Despite showing that people ages 18-to-29-years old are on pace to match the 2018 record of younger voters for midterm elections, a recent poll from the Institute of Politics at Harvard University revealed that youth are losing faith in politics.
According to the poll results, 36% of young voters believe “political involvement rarely has tangible results” and another 42% think that their vote “doesn’t make a difference.”
Additionally, 56% of young voters think that “politics today are no longer able to meet the challenges our country is facing.”
In the Institute of Politics’ poll last fall, 46% of young voters approved of President Joe Biden, but now, only 41% of them approve the job Biden has done so far into his presidency.
The poll went on to show their top findings from the survey, including which political party young voters prefer in control of Congress, how they think Biden handled the COVID-19 pandemic, and their views on student loan debt.
40% of the younger voter would prefer that Democrats have control of Congress, while 32% prefer Republicans, and 32% don’t have a preference.
When asked why they disapprove of Biden’s tenure in office so far, the top response was his “ineffectiveness” at 36%. That outweighed other responses like “not following through on campaign promises” (14%) and “not sharing my values” (10%).
52% of young voters approved of how Biden handled the pandemic in the last year, and another 46% currently approve of how he has handled the Russian invasion of Ukraine. Although, just 34% approve of how Biden is handling the economy.
A large amount of young voters are not confident in the direction the country is heading, as that number has increased 14% since last spring.
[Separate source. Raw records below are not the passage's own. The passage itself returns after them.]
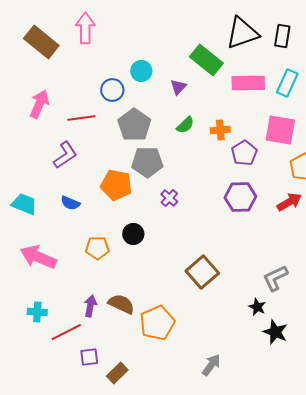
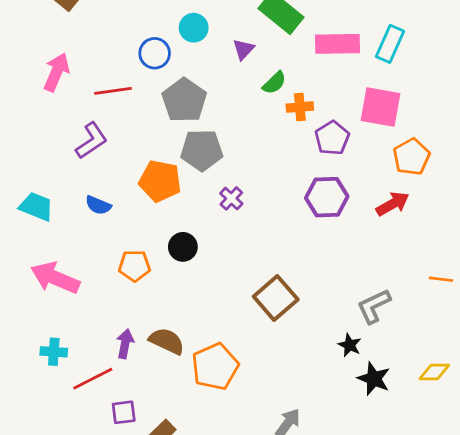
green semicircle: (185, 125) -> (274, 83), moved

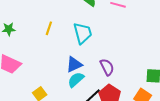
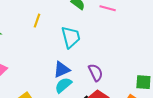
yellow line: (49, 28) -> (37, 21), moved

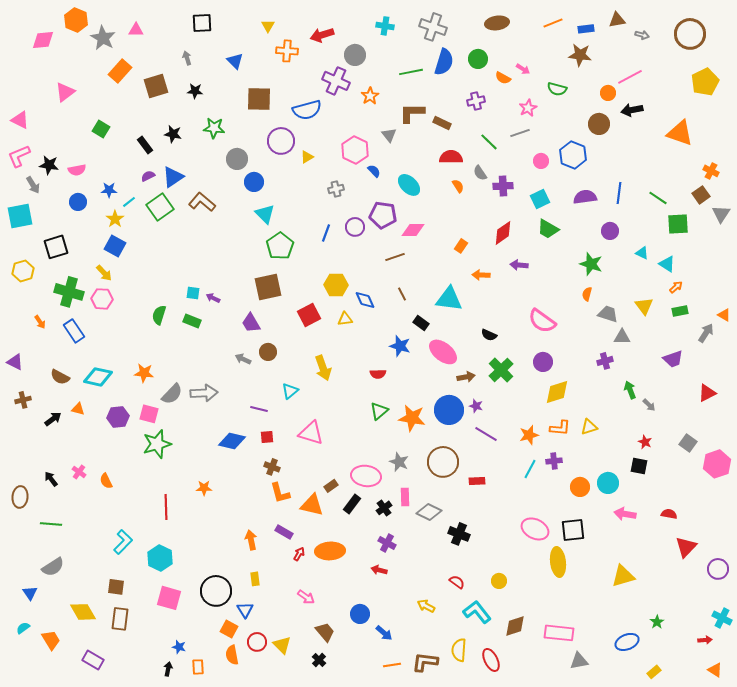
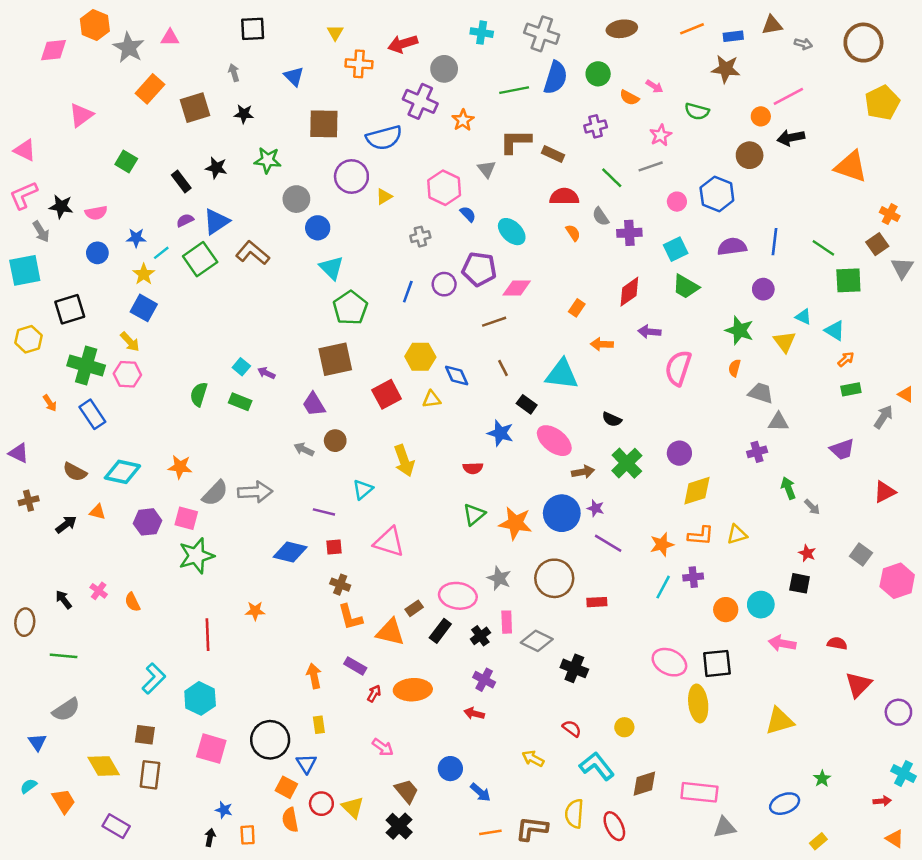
cyan square: (193, 293) -> (241, 367), turned 32
yellow triangle: (644, 306) -> (785, 342), moved
pink semicircle: (542, 321) -> (678, 368), moved, turned 72
black cross: (319, 660) -> (399, 826), size x1.5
“Nearly half (49%) of young Americans believe that things in the nation are off on the wrong track, with only 13% saying they are headed in the right direction,” the Institute of Politics said. “This stands in contrast to the Spring 2021 survey where about one-third (35%) believed things were headed off on the wrong track, and 26% said right direction.”
One thing that young Americans can agree on right now is that something needs to be done to help the student loan debt problem. 85% believe that the government should take action in some way, and 38% are in favor of full debt cancellation. There was only 13% of the young voters who believed that the government does not need to change the student loan debt policies.
Looking at who is in favor of cancelling student loan debt entirely, 43% of Democrats believe all of the student loan debt should be cancelled, while just 13% of Republicans are in favor of that measure.
Another major topic that was addressed in the survey was mental health. A majority of the young voters, 52%, said that they have felt “‘down, depressed, or hopeless’ for several days or more in the past two weeks.”
“We did however find that young women (59%) were more likely than men (44%) to report these symptoms, as were Democrats (56%) over Republicans (41%),” the Institute of Politics said.
Looking more in depth at the high number of people dealing with mental health problems, it is more common among those in the LGBTQ community (39%), people in a bad financial situation (35%), those who are Black (35%) or AAPI (33%), and females (26%).
“Our generation faces a persisting mental health crisis fueled by the current state of American politics, yet despite it all, we remain a generation of empathy and compassion – driven to action by our desire for a better future for all,” Alan Zhang ‘24, Student Chair of the Harvard Public Opinion Project (HPOP), said. “To earn the trust of young people in this moment of crisis, those in power must understand that young Americans, especially our LGBTQ peers, live our lives feeling constantly under threat – and act accordingly.”